Construction and Evaluation of Safe Live Attenuated Cholera Vaccine, VCUSM21P

^aChandrika M, ^bNik Zuraina NMN, ^bKurunathan S, ^aShyamoli M, ^cRavichandran M and  ^cLalitha P

^a School of Health Sciences, Universiti Sains Malaysia, Kubang Kerian 16150, Kelantan, Malaysia

^b Department of Medical Microbiology and Parasitology, School of Medical Sciences, Universiti Sains Malaysia, Kubang Kerian 16150, Kelantan, Malaysia

^c Department of Department of Biotechnology, AIMST University, Jalan Bedong – Semeling, 08100, Bedong, Kedah Darul Aman, Malaysia

Cholera is a major health issue, affecting millions of lives annually. In light of the recurrent outbreaks of cholera, there is a pressing need for the development of vaccines that allow rapid mass vaccination.

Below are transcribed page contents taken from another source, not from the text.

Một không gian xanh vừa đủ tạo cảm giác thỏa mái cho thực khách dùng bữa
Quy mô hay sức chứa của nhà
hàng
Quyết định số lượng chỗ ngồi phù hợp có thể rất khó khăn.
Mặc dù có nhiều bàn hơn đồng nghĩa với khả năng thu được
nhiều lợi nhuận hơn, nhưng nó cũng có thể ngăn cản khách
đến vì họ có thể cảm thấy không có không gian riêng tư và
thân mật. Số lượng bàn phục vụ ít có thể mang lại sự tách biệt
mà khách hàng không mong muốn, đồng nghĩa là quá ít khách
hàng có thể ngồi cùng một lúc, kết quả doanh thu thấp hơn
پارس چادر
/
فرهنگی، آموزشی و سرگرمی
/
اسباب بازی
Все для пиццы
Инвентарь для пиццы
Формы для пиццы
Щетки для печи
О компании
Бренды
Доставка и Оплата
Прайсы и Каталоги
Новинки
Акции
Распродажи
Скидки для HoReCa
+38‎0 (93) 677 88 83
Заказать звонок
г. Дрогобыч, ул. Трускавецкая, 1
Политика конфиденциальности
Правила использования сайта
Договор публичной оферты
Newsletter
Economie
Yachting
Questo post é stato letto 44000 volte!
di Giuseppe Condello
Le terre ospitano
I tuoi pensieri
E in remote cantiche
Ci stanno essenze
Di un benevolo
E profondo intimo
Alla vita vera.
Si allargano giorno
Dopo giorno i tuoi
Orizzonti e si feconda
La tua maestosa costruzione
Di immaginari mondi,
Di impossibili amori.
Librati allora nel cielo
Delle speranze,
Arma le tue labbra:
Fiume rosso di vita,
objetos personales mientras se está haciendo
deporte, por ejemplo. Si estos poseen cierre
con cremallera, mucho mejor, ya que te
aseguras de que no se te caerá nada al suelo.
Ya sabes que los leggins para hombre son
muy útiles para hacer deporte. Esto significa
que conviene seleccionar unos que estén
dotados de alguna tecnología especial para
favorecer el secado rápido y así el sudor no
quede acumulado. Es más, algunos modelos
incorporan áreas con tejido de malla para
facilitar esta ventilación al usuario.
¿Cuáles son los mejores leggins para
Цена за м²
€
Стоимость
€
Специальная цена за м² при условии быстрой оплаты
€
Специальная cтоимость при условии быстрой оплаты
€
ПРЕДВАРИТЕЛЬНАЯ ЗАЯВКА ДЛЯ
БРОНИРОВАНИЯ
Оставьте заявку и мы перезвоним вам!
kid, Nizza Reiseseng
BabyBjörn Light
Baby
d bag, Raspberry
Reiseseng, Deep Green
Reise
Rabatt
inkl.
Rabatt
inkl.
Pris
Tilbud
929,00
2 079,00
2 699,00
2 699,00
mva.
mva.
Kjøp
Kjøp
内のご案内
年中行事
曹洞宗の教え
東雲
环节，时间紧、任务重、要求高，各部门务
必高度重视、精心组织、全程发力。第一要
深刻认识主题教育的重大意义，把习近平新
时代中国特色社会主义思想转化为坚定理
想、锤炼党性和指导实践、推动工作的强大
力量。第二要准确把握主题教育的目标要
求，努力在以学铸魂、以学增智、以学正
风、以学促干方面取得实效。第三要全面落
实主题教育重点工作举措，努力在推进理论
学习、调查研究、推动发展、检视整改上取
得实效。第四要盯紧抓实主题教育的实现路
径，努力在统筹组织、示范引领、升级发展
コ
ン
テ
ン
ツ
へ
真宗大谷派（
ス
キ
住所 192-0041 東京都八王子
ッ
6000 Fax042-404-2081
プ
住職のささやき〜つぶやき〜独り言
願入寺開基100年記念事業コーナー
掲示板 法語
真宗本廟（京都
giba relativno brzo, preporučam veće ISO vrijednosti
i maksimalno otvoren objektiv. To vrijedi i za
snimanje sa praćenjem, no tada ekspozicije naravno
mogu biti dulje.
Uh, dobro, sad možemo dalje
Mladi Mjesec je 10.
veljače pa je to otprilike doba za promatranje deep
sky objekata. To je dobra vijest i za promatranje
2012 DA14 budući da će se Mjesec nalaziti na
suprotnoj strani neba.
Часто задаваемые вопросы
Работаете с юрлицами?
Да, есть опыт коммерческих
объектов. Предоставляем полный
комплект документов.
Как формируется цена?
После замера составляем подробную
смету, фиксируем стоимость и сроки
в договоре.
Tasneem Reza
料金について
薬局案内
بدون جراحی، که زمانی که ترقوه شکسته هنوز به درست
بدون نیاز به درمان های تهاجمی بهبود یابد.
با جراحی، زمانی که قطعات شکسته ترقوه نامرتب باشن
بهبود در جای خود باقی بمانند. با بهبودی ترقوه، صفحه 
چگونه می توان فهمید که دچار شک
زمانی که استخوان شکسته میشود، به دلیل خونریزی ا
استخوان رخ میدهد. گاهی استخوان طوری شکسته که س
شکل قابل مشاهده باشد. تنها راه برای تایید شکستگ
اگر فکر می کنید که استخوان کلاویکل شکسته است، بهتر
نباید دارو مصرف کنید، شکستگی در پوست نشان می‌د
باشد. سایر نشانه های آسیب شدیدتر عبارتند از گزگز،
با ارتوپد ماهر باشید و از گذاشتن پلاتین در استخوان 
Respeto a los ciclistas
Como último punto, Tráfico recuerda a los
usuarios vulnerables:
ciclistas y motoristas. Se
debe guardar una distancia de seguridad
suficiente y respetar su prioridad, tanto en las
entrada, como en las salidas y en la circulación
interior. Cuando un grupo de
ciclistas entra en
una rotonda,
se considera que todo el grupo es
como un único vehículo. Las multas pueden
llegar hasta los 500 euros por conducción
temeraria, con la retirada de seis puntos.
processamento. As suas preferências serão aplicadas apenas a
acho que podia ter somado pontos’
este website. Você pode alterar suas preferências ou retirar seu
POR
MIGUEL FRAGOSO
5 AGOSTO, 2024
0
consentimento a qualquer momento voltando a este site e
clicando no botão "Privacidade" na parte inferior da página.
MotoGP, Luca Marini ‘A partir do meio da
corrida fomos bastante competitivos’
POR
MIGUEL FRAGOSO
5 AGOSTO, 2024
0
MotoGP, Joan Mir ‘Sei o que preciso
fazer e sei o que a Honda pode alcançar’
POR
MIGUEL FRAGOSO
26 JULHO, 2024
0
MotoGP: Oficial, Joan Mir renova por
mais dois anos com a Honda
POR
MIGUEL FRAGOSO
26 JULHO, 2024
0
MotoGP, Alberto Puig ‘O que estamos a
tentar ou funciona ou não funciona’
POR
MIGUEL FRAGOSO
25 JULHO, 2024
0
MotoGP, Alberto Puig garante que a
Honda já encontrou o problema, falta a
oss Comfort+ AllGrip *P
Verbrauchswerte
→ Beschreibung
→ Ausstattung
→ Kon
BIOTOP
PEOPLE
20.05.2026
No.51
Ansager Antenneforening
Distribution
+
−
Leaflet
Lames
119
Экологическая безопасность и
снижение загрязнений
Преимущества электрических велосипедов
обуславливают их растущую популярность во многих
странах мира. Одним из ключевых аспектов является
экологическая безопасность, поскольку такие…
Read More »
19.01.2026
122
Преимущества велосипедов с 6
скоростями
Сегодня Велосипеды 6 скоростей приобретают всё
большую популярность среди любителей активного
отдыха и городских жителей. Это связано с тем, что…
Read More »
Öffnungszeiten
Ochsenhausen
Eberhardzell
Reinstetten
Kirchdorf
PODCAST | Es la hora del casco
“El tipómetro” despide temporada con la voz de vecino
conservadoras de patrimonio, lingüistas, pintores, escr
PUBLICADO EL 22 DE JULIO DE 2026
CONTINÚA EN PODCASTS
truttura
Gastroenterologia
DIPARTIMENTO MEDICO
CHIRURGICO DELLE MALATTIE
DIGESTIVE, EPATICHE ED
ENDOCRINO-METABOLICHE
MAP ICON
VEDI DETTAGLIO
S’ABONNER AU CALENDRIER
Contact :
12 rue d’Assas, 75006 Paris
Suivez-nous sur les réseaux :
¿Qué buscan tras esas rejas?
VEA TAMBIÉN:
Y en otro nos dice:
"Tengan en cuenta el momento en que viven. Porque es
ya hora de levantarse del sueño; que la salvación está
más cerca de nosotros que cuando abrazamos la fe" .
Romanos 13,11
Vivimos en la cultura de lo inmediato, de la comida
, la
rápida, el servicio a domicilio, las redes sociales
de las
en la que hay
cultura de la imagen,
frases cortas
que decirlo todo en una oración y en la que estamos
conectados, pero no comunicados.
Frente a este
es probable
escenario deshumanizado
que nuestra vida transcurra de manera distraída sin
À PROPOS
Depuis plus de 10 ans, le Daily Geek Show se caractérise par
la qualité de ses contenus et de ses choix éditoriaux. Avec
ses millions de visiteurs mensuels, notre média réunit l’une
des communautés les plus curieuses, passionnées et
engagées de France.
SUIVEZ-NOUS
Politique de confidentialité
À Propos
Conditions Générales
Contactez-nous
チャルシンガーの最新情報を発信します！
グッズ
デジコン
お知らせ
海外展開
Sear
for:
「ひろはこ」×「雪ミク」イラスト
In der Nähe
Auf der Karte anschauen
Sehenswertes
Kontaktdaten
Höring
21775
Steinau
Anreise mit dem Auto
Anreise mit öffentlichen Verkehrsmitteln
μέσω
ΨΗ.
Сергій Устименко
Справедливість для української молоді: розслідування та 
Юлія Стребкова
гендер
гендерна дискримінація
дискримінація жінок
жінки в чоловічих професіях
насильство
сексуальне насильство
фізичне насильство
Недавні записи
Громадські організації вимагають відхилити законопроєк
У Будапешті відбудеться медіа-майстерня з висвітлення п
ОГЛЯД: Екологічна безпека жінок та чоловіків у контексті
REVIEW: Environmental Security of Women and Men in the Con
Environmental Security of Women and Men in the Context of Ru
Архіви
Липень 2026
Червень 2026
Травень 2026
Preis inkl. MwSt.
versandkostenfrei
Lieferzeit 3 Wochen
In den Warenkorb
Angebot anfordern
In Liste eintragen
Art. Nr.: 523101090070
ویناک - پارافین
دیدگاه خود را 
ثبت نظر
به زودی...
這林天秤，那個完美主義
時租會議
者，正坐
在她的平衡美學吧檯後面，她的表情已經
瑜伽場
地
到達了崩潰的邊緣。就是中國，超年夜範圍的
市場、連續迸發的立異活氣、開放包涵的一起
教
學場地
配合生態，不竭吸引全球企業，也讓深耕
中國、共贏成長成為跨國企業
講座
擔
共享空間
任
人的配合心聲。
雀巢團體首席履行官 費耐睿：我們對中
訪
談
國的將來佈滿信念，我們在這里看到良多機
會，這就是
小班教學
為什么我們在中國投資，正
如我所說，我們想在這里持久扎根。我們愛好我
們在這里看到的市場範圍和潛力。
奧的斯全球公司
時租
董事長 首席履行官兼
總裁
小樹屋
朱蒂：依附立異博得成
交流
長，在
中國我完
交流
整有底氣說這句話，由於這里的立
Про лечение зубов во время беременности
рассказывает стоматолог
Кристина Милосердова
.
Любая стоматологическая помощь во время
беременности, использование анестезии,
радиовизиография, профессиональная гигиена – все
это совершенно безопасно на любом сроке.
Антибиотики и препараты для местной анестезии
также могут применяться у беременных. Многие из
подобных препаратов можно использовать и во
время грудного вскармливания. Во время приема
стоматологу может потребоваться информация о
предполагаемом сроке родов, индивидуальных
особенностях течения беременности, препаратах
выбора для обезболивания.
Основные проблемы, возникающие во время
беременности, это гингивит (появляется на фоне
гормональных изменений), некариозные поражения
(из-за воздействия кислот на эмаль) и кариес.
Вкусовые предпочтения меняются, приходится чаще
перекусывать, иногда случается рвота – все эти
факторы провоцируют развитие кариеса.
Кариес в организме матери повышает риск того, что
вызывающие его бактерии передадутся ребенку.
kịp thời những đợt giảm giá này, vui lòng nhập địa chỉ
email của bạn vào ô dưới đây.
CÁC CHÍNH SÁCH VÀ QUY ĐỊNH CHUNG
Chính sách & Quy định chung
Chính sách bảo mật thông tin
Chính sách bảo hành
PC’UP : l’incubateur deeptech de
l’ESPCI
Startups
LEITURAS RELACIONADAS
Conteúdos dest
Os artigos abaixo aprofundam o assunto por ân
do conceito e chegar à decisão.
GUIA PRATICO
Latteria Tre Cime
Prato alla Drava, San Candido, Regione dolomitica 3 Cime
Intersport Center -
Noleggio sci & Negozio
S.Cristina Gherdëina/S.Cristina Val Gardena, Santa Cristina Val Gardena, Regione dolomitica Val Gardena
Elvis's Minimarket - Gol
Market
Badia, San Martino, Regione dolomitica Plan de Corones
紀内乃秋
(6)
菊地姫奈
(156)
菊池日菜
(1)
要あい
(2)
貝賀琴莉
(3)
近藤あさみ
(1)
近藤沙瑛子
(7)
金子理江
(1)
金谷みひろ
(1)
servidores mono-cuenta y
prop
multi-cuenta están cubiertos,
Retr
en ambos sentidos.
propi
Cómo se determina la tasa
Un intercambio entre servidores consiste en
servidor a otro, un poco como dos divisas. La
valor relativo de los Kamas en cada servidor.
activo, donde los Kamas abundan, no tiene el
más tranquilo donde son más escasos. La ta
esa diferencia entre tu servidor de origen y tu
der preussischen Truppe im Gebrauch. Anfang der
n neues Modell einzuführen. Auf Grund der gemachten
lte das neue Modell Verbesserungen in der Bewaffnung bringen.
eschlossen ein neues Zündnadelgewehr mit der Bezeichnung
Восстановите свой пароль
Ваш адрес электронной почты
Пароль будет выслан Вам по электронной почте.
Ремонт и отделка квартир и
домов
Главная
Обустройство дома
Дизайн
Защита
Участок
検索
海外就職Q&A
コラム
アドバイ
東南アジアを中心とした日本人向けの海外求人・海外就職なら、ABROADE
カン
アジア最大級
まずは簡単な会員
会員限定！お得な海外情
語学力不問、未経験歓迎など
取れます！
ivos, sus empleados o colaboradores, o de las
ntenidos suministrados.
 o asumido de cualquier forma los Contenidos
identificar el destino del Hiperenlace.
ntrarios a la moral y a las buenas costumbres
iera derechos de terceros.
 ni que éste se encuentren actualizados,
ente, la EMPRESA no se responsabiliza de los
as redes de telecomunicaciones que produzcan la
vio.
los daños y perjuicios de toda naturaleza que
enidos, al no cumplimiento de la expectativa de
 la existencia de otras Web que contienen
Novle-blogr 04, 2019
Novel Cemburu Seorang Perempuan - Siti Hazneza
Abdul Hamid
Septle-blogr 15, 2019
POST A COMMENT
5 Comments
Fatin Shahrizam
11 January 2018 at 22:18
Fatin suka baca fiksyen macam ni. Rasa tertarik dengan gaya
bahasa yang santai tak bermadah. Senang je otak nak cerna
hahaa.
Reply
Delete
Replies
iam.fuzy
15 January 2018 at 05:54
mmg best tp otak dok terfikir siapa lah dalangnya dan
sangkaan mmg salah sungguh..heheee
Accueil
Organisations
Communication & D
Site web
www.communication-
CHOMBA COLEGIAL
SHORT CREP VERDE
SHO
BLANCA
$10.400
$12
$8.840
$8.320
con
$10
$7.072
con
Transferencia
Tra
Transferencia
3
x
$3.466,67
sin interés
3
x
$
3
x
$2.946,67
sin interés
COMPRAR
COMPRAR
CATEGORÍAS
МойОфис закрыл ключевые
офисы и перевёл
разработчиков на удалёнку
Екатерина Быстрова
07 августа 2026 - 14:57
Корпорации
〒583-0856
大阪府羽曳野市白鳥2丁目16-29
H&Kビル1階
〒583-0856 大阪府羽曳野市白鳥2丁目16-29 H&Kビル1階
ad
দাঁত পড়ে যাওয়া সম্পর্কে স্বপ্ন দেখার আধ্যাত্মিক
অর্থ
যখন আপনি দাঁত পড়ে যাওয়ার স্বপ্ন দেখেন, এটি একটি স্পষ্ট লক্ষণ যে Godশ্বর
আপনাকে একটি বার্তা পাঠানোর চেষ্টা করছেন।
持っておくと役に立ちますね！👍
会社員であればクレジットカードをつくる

In this study, we have designed a genetically modified vaccine candidate, VCUSM21P. VCUSM21P was found not to disassemble the actin of HEp2 cells. Mouse colonization assay was used to determine VCUSM21P colonization ability in vivo. Rabbit ileal loop assay was performed to evaluate the reactogenicity caused by it. The immune responses provoked by it and its protective efficacy were evaluated in a rabbit model. VCUSM21P colonized the mice intestine approximately 1 log lower than that of the Wild Type (WT) strain. In the ileal loop assay using non-immunized rabbits, fluid accumulation was found in loops injected with 1x10⁶ and 1x10⁸ colony forming unit (CFU) of WT. Unlike the WT challenge, 1x10⁶ and 1x10⁸ colony forming unit (CFU) of VCUSM21P did not cause any reactogenicity in non-immunized rabbits. Oral immunization using 1x10¹⁰ CFU of VCUSM21P induced both IgA and IgG against Cholera Toxin (CT) and O139 lipopolysaccharides (LPS). The serum vibriocidal antibody titer had a peak rise of 2560 fold on week 4. The reactogenicity caused by the WT in rabbits immunized with 1x10¹⁰ CFU of VCUSM21P was found to be reduced as evidenced by absence of fluid in loops administered with 1x10²-1x10⁷ CFU of WT. Following Removable Intestinal Tie Adult Rabbit Diarrhoea (RITARD) experiment, the non-immunized rabbits were found not to be protected against lethal challenge with 1x10⁹ CFU WT. But 100% of immunized rabbits survived the WT challenge following the RITARD experiment exceeding 5 days, without any symptomatic diarrhoea. Immunohistochemical, histopathological and ultrastructural examination of non-immunized rabbits’ ileum challenged with WT revealed that their microvilli, villi and lamina propria had severe damages. However, after WT challenge, as reduced intestinal damages were detected in rabbits immunized with VCUSM21P. Attenuated VCUSM21P vaccine could be used for vaccination program against potentially fatal endemic or emerging cholera by V. cholerae O139.